Je vis au centre de Rouen dans un ancien monastère où autrefois les Sœurs de la Miséricorde se vouaient à l’éducation des jeunes filles.







Rss

29 septembre 2017


Acheté quatre euros un dimanche au Clos Saint-Marc Flagrants délits sur les Champs-Elysées (1777-1791), dans la réédition grand format de deux mille huit, m’a été une lecture du soir réjouissante.
En mil sept cent soixante-dix-sept, quand la promenade des Champs-Elysées devient publique, le comte d’Angiviller, Directeur des Bâtiments du Roi, la dote d’un gardien nanti de quatre subalternes. Il les choisit parmi les troupes suisses ; à leur tête Ferdinand de Federici, originaire des Grisons. A charge pour celui-ci de maintenir l’ordre et de faire un rapport hebdomadaire de son action.
Ainsi que l’explique la quatrième de couverture, Federici a fort à faire entre « les querelles, les duels à l’épée ou au pistolet, les batailles collectives, les jeux de barres interdits, les chapardages, les émeutes d’étudiants, les ventes à la sauvette, les attroupements autour des carrosses, les dragues de prostituées et les «agissements des pédérastes» ».
L’édition des rapports de Federici dans la collection Le Temps retrouvé du Mercure de France est due à Annette Farge. Parmi les faits racontés, j’ai effectué une sélection personnelle, dont voici la première partie :
Hier dimanche à dix heures du soir, arrêté et envoyé au Châtelet la nommée Marianne Pujat, âgée de quinze ans, comme fille débauchée raccrochant aux Champs-Elysées. Par cette opération, j’ai rendu par contrecoup un grand service à tous les parents de cette fille qui, d’accord, avaient présenté déjà respect à M. le lieutenant général de police pour la faire enfermer, et qui n’ont pu y parvenir quoique l’ordre était expédié, faute de 50 livres qu’il leur fallait payer d’avance pour cette prise. (Rapport du 31 mai au 7 juin 1779)

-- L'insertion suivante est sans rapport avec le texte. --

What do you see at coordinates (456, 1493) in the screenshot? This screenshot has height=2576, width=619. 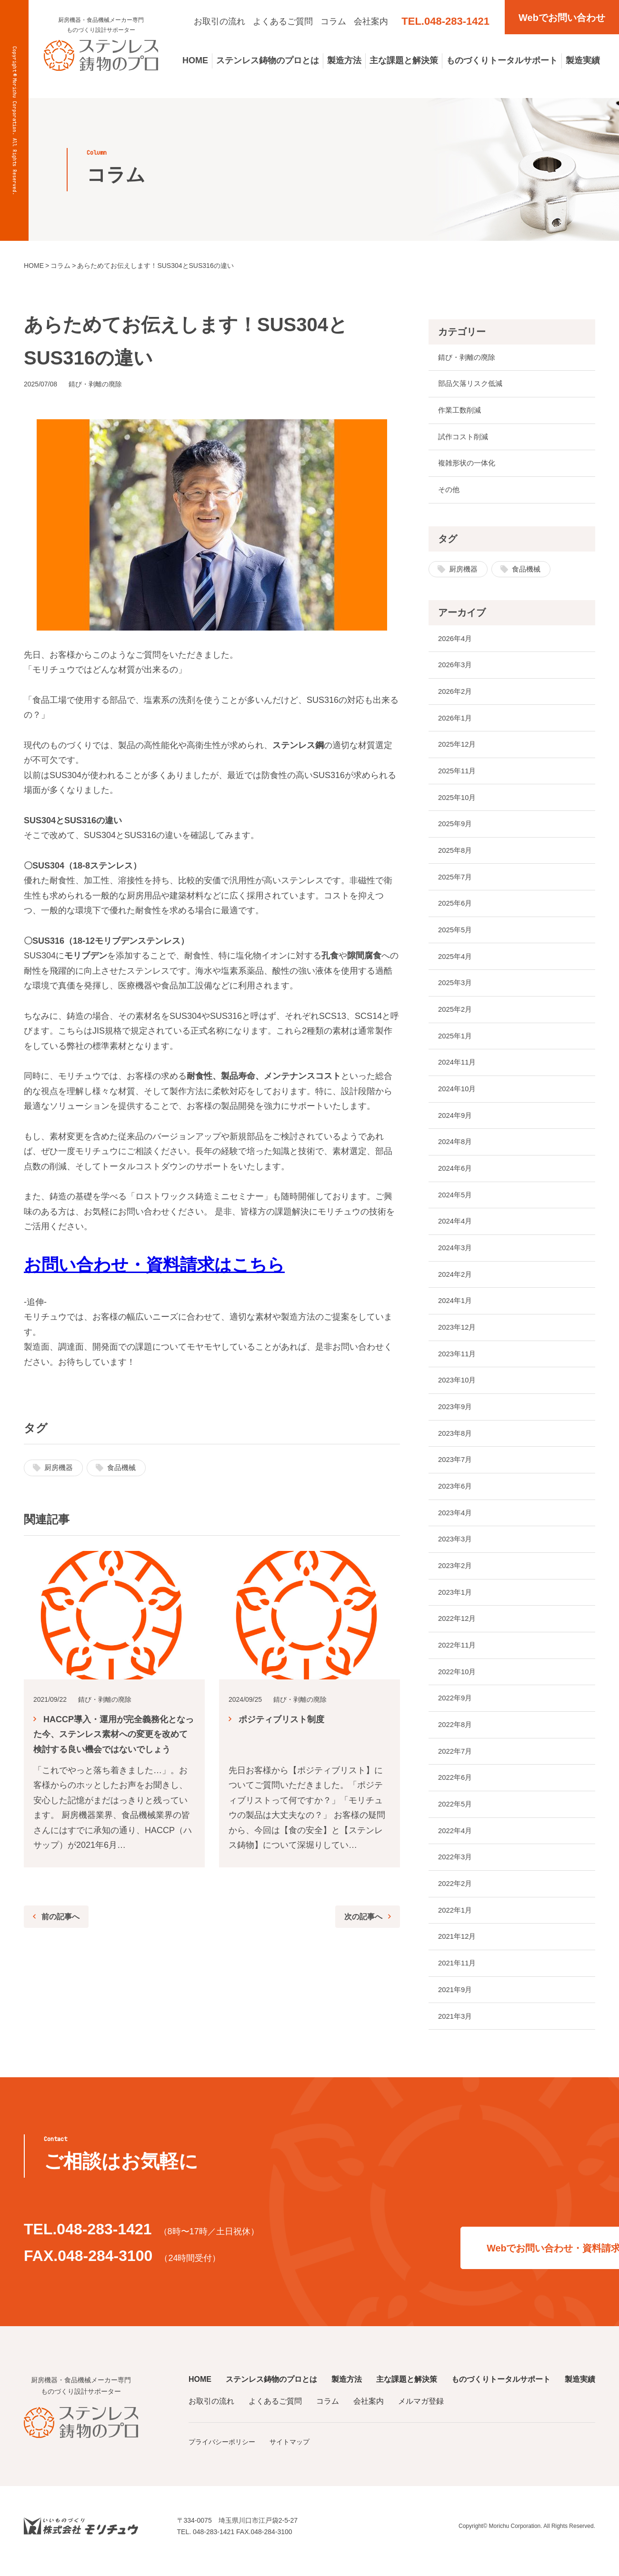 I see `2023年6月` at bounding box center [456, 1493].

La femme Courville, après avoir été renvoyée vingt fois du cours, a persisté d’y venir, elle fut arrêtée et mise entre les mains de la garde de Paris comme ivrognesse et pauvre, insolente troublant la promenade. (Rapport du 17 juillet 1779)

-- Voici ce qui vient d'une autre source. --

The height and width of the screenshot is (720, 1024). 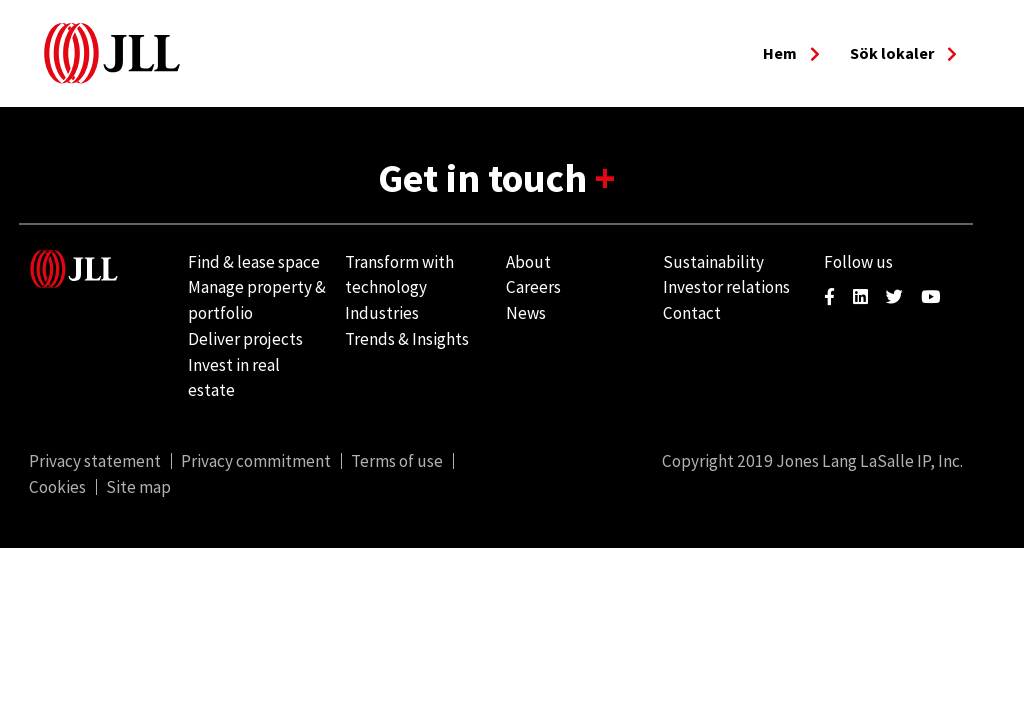 What do you see at coordinates (57, 487) in the screenshot?
I see `Cookies` at bounding box center [57, 487].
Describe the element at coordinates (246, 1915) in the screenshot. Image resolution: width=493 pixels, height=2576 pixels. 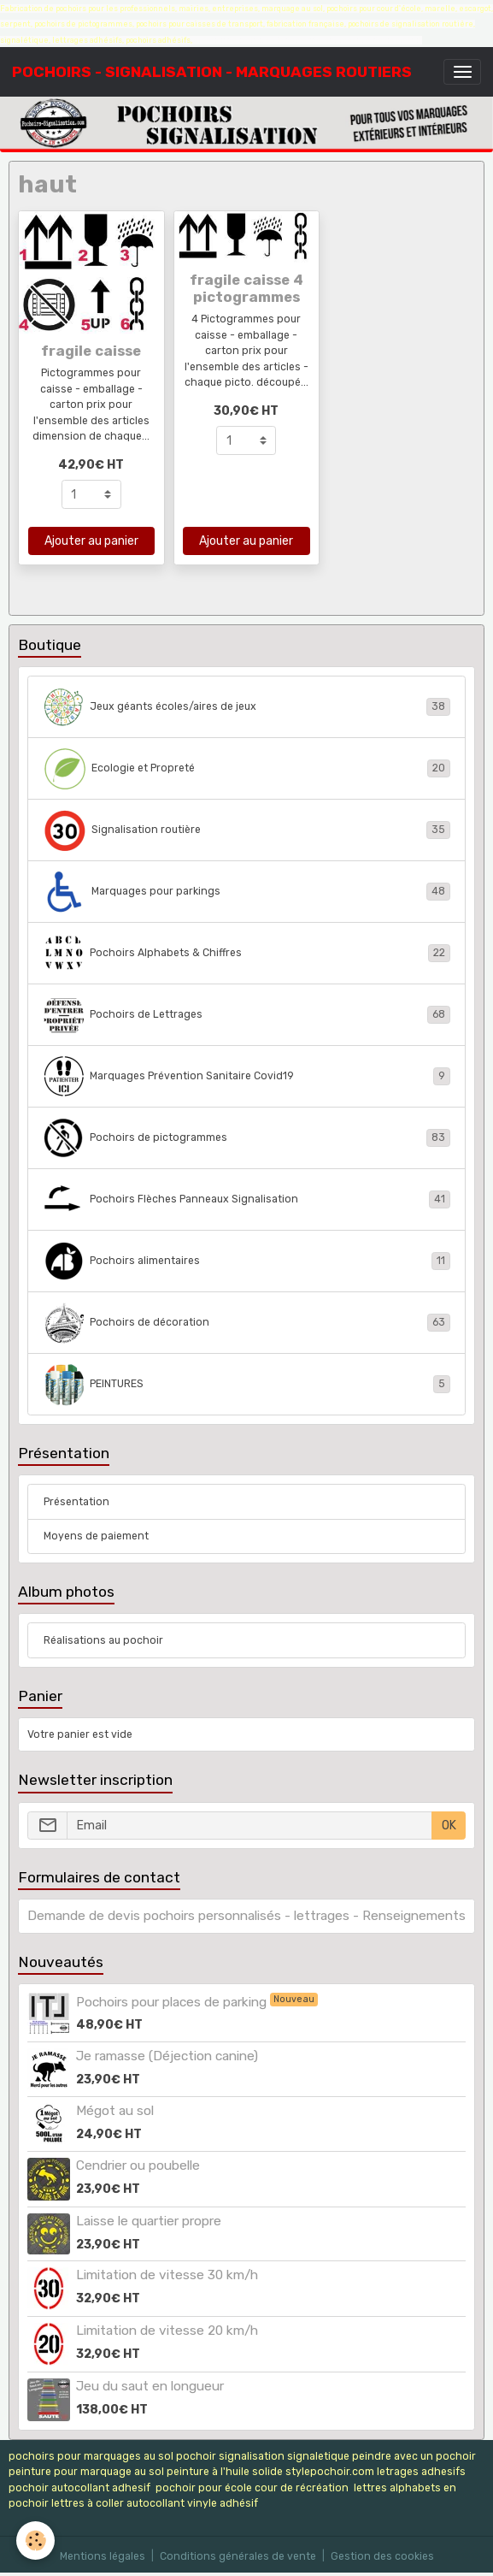 I see `Demande de devis pochoirs personnalisés - lettrages - Renseignements` at that location. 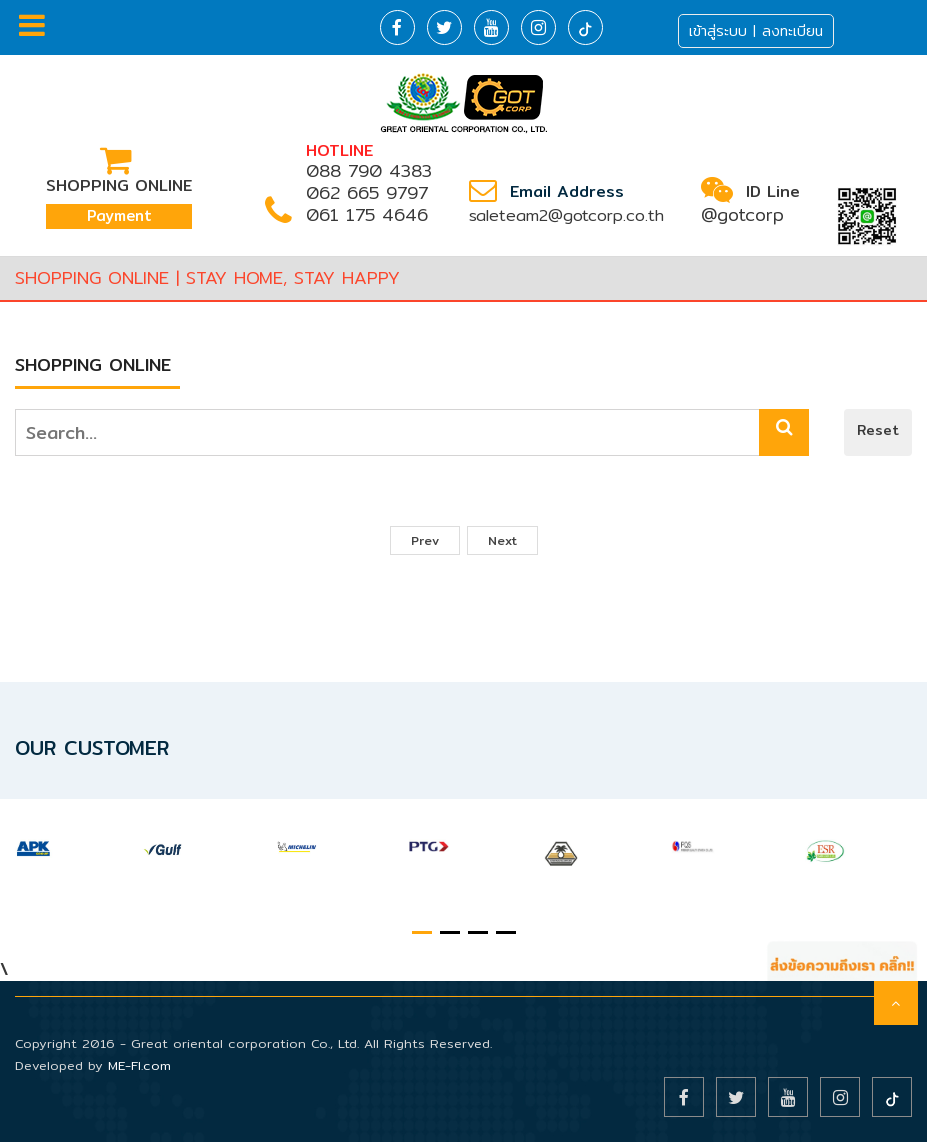 This screenshot has height=1142, width=927. What do you see at coordinates (742, 214) in the screenshot?
I see `@gotcorp` at bounding box center [742, 214].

Mardi vers les neuf heures du soir, arrêté M. Autain, grande arme de la garde, demeurant rue Saint-Médéric, neveu de M. chevalier de Saint-Louis, pour cause de l’avoir surpris fort indécemment couché dans les fossés de l’allée des Veuves avec un garde-française, ce dernier s’étant sauvé aux travers des marais, qui a cassé cent tètes de choux-fleurs. Le premier, quoique convaincu de pédérastie, j’ai cru le tenir quitte seulement avec une bonne morale, croyant ce crime plutôt de nature à être caché qu’à être divulgué, surtout lorsqu’il s’agit de nommer à la police le soldat d’un corps. (Rapport du 4 au 11 octobre 1779)

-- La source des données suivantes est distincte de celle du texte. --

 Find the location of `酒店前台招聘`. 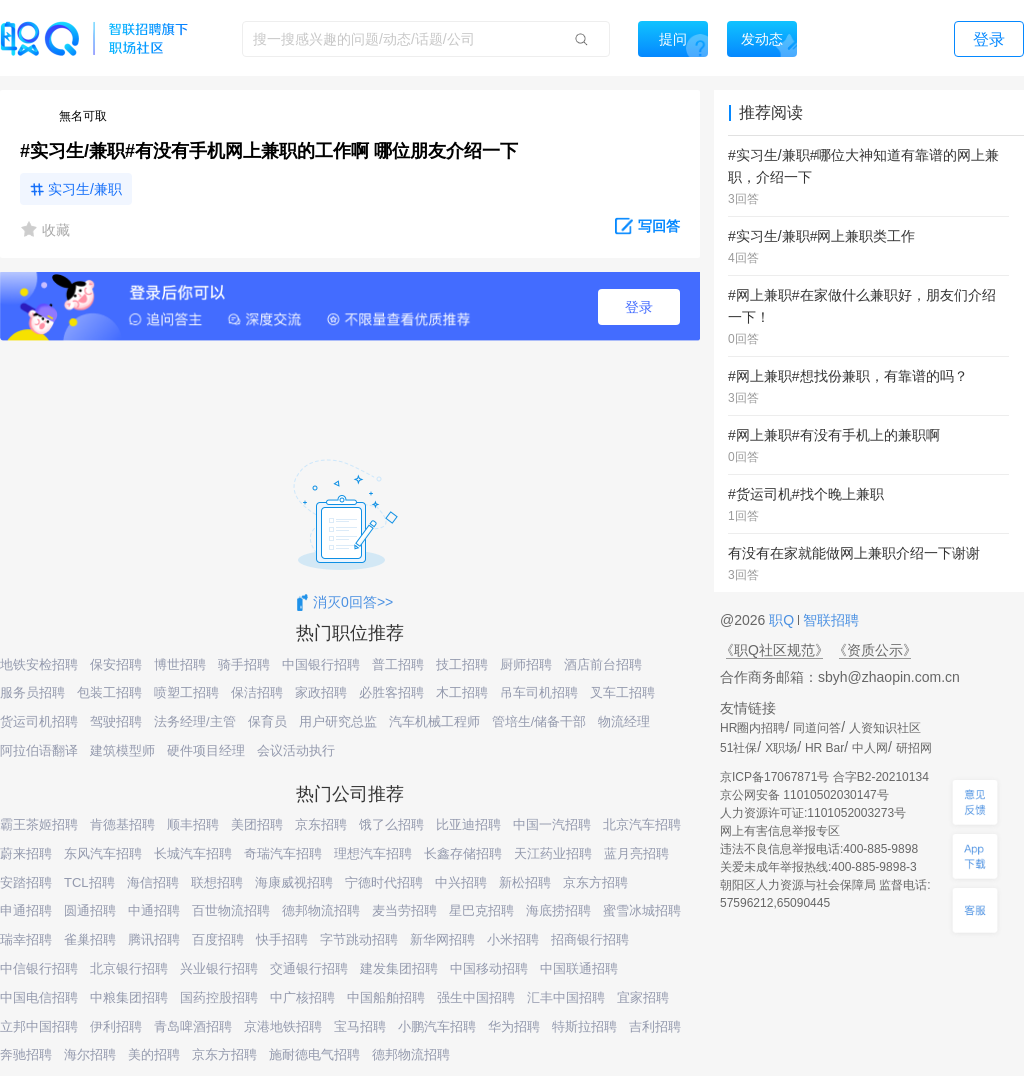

Nanette Valle, petite effrontée âgée d’environ douze ans, arrêtée enfin mercredi par finesse, laquelle fuyait les soldats et revenait exigeant à la promenade l’aumône avec la dernière importunité et insolence, dont plusieurs personnes s’en sont plaints, et qui levait les jupes jusqu’au col devant les hommes en leur demandant etc. Le commissaire l’a renvoyée, quoique je lui aie spécifié toutes ces particularités. (Rapport du 28 juillet au 4 août 1780)
Des cinq à six personnes de la pédérastie que l’on a arrêtées hier à l’occasion des patrouilles de M. Noël, inspecteur de police, présidées par M. le commissaire Foucault, il s’est trouvé M. le baron de Lunastre, qui a été vu assez souvent ici nuitamment rôder, et dont le costume seul annonce le vice. (Rapport du 16 au 23 avril 1781)
Hier, arrêté Gaudin Laurent, Normand, comme rôdeur, mendiant, insolent et même soupçonné de filouterie, remis à onze heures du soir à la garde de Paris. (Rapport du 14 au 21 mai 1781)
Jeudi, un jeune homme âgé d’environ treize à quatorze ans a tombé d’un arbre en allant chercher des nids d’oiseaux et a peu survécu à sa chute. Fait garder à vue par un soldat de la garde, en attendant celle de Paris, que j’avais fait avertir, s’y fût transportée. (Rapport du 21 au 28 mai 1781)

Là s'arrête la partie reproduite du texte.